The following command turns on port denial logging for both TCP and UDP traffic. This logs TCP and UDP port denials to the virtual server address and the Link Controller address.

b global verbose_log_level 15

The following command turns logging off altogether:

b global verbose_log_level 0

Setting log levels only for TCP traffic

The following command turns on only TCP port denial logging, which logs TCP port denials to the Link Controller address.

b global verbose_log_level 2

The following command turns on virtual TCP port denial logging, which logs TCP port denials to the virtual server address.

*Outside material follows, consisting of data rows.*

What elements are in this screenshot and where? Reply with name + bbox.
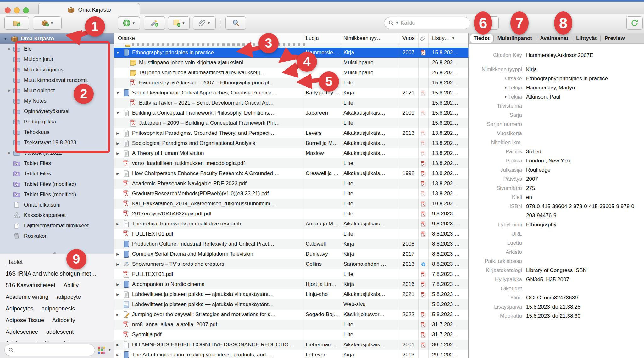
table-row[interactable]: PDF 2017erciyes10464822dpa.pdf.pdf Liite… xyxy=(114,209,468,219)
clipped-row[interactable] xyxy=(114,43,468,48)
search-input[interactable] xyxy=(400,20,466,26)
sidebar-special-item[interactable]: Lajittelemattomat nimikkeet xyxy=(0,220,114,231)
field-value[interactable]: Ethnography xyxy=(522,220,556,229)
column-header-type[interactable]: Nimikkeen tyy… xyxy=(340,33,399,43)
table-row[interactable]: ▶ The Art of explanation: making your id… xyxy=(114,350,468,358)
table-row[interactable]: PDF Kai_Hakkarainen_2014_Akateemisen_tut… xyxy=(114,199,468,209)
sidebar-special-item[interactable]: Tablet Files (modified) xyxy=(0,189,114,200)
disclosure-triangle-icon[interactable]: ▼ xyxy=(4,37,8,41)
field-value[interactable] xyxy=(522,284,526,293)
field-value[interactable]: 15.8.2023 klo 21.38.28 xyxy=(522,302,580,311)
tag[interactable]: Academic writing xyxy=(6,294,48,300)
expand-triangle-icon[interactable]: ▶ xyxy=(115,343,120,347)
table-row[interactable]: ▶ DO AMNESICS EXHIBIT COGNITIVE DISSONAN… xyxy=(114,340,468,350)
table-row[interactable]: ▶ Showrunners – TV's lords and creators … xyxy=(114,259,468,269)
expand-triangle-icon[interactable]: ▶ xyxy=(115,252,120,256)
tab-muistiinpanot[interactable]: Muistiinpanot xyxy=(494,34,535,43)
minimize-window-button[interactable] xyxy=(14,7,20,13)
table-row[interactable]: Lähdeviitteet ja pisteen paikka — ajatuk… xyxy=(114,299,468,310)
field-value[interactable]: London ; New York xyxy=(522,156,571,165)
tag[interactable]: Adipocytes xyxy=(6,305,33,312)
field-value[interactable]: Kirja xyxy=(522,65,537,74)
table-row[interactable]: ▶ Jumping over the paywall: Strategies a… xyxy=(114,310,468,320)
tag[interactable]: adolescent xyxy=(46,329,74,335)
table-row[interactable]: ▶ Theoretical frameworks in qualitative … xyxy=(114,219,468,229)
field-value[interactable] xyxy=(522,257,526,266)
sidebar-special-item[interactable]: Omat julkaisuni xyxy=(0,200,114,210)
field-caret-icon[interactable]: ▼ xyxy=(504,83,507,92)
table-row[interactable]: PDF varto_laadullisen_tutkimuksen_metodo… xyxy=(114,158,468,168)
tag[interactable]: Adipose Tissue xyxy=(6,317,44,324)
table-row[interactable]: PDF Hammersley ja Atkinson – 2007 – Ethn… xyxy=(114,78,468,88)
new-library-button[interactable]: ▼ xyxy=(33,16,62,30)
tag-colors-icon[interactable] xyxy=(97,346,106,354)
field-value[interactable] xyxy=(522,229,526,238)
table-row[interactable]: PDF Jabareen – 2009 – Building a Concept… xyxy=(114,118,468,128)
table-row[interactable]: ▶ Lähdeviitteet ja pisteen paikka — ajat… xyxy=(114,289,468,299)
tag[interactable]: Adolescence xyxy=(6,329,38,335)
add-by-identifier-button[interactable] xyxy=(144,16,165,30)
tag[interactable]: Adiposity xyxy=(52,317,75,324)
table-row[interactable]: ▶ How Chairpersons Enhance Faculty Resea… xyxy=(114,168,468,179)
field-value[interactable]: en xyxy=(522,193,532,202)
field-value[interactable] xyxy=(522,120,526,129)
field-caret-icon[interactable]: ▼ xyxy=(504,92,507,101)
field-value[interactable]: 978-0-415-39604-2 978-0-415-39605-9 978-… xyxy=(522,202,641,220)
field-value[interactable]: Hammersley.Atkinson2007E xyxy=(522,51,593,60)
table-row[interactable]: Muistiinpano johon voin kirjoittaa ajatu… xyxy=(114,58,468,68)
chevron-down-icon[interactable]: ▼ xyxy=(108,348,111,352)
table-row[interactable]: PDF Batty ja Taylor – 2021 – Script Deve… xyxy=(114,98,468,108)
expand-triangle-icon[interactable]: ▼ xyxy=(115,51,120,54)
expand-triangle-icon[interactable]: ▶ xyxy=(115,141,120,145)
table-row[interactable]: Tai johon voin tuoda automaattisesti all… xyxy=(114,68,468,78)
column-header-attachment[interactable] xyxy=(418,33,428,43)
tab-tiedot[interactable]: Tiedot xyxy=(470,34,493,43)
expand-triangle-icon[interactable]: ▶ xyxy=(115,151,120,156)
new-item-button[interactable]: ▼ xyxy=(118,16,140,30)
tab-avainsanat[interactable]: Avainsanat xyxy=(537,34,571,43)
new-note-button[interactable]: ▼ xyxy=(168,16,190,30)
field-value[interactable] xyxy=(522,101,526,111)
table-row[interactable]: PDF Academic-Phrasebank-Navigable-PDF-20… xyxy=(114,179,468,189)
tag-search-input[interactable] xyxy=(16,347,92,353)
field-value[interactable]: Atkinson, Paul xyxy=(522,92,560,101)
table-row[interactable]: ▼ Script Development: Critical Approache… xyxy=(114,88,468,98)
field-value[interactable] xyxy=(522,129,526,138)
field-value[interactable]: GN345 .H35 2007 xyxy=(522,275,569,284)
add-attachment-button[interactable]: ▼ xyxy=(193,16,216,30)
zoom-window-button[interactable] xyxy=(23,7,29,13)
tag[interactable]: adipocyte xyxy=(57,294,81,300)
table-row[interactable]: PDF GraduateResearchMethods(PDFweb)(v1.0… xyxy=(114,189,468,199)
expand-triangle-icon[interactable]: ▶ xyxy=(115,313,120,317)
disclosure-triangle-icon[interactable]: ▶ xyxy=(7,47,12,51)
field-value[interactable]: 15.8.2023 klo 21.38.30 xyxy=(522,311,580,321)
column-header-creator[interactable]: Luoja xyxy=(302,33,340,43)
field-value[interactable]: Library of Congress ISBN xyxy=(522,266,587,275)
expand-triangle-icon[interactable]: ▶ xyxy=(115,282,120,287)
table-row[interactable]: PDF FULLTEXT01.pdf Liite PDF 7.8.2023 … xyxy=(114,269,468,279)
close-window-button[interactable] xyxy=(5,7,11,13)
table-row[interactable]: ▼ Building a Conceptual Framework: Philo… xyxy=(114,108,468,118)
table-row[interactable]: ▶ Philosophical Paradigms, Grounded Theo… xyxy=(114,128,468,138)
table-row[interactable]: PDF nro8_anna_aikaa_ajatella_2007.pdf Li… xyxy=(114,320,468,330)
field-value[interactable] xyxy=(522,238,526,247)
table-row[interactable]: Production Culture: Industrial Reflexivi… xyxy=(114,239,468,249)
field-value[interactable] xyxy=(522,138,526,147)
quick-search-field[interactable]: ▼ xyxy=(384,17,470,29)
expand-triangle-icon[interactable]: ▶ xyxy=(115,131,120,135)
table-row[interactable]: ▼ Ethnography: principles in practice Ha… xyxy=(114,48,468,58)
field-value[interactable]: Ethnography: principles in practice xyxy=(522,74,608,83)
table-row[interactable]: PDF Syomitja.pdf Liite PDF 31.7.202… xyxy=(114,330,468,340)
field-value[interactable]: 2007 xyxy=(522,174,538,184)
tab-liittyvät[interactable]: Liittyvät xyxy=(573,34,600,43)
table-row[interactable]: ▶ A Theory of Human Motivation Maslow Ai… xyxy=(114,148,468,158)
field-value[interactable]: Hammersley, Martyn xyxy=(522,83,575,92)
sync-button[interactable] xyxy=(626,16,643,30)
disclosure-triangle-icon[interactable]: ▶ xyxy=(7,151,12,155)
sidebar-special-item[interactable]: Tablet Files xyxy=(0,158,114,168)
table-row[interactable]: ▶ Sociological Paradigms and Organisatio… xyxy=(114,138,468,148)
table-row[interactable]: PDF FULLTEXT01.pdf Liite PDF 8.8.2023 … xyxy=(114,229,468,239)
disclosure-triangle-icon[interactable]: ▶ xyxy=(7,88,12,93)
field-value[interactable] xyxy=(522,111,526,120)
column-header-date-added[interactable]: Lisäy…▼ xyxy=(428,33,468,43)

b global verbose_log_level 8

Setting log levels for UDP traffic

The following command turns on only UDP port denial logging, which logs UDP port denials to the Link Controller address.

b global verbose_log_level 1

The following command turns on only virtual UDP port denial logging, which logs UDP port denials to the virtual server address.

b global verbose_log_level 4

webadmin_port

Specifies the port number used for administrative web access. The default port for web administration is port 443.

l2_aging_time

Specifies a time period after which dynamic entries in the L2 forwarding table are flushed out if the MAC address is no longer present on the network. The default value is 300 seconds.

-h and -help

b [-h | -help ]

Displays the bigpipe command syntax or usage text for all current commands.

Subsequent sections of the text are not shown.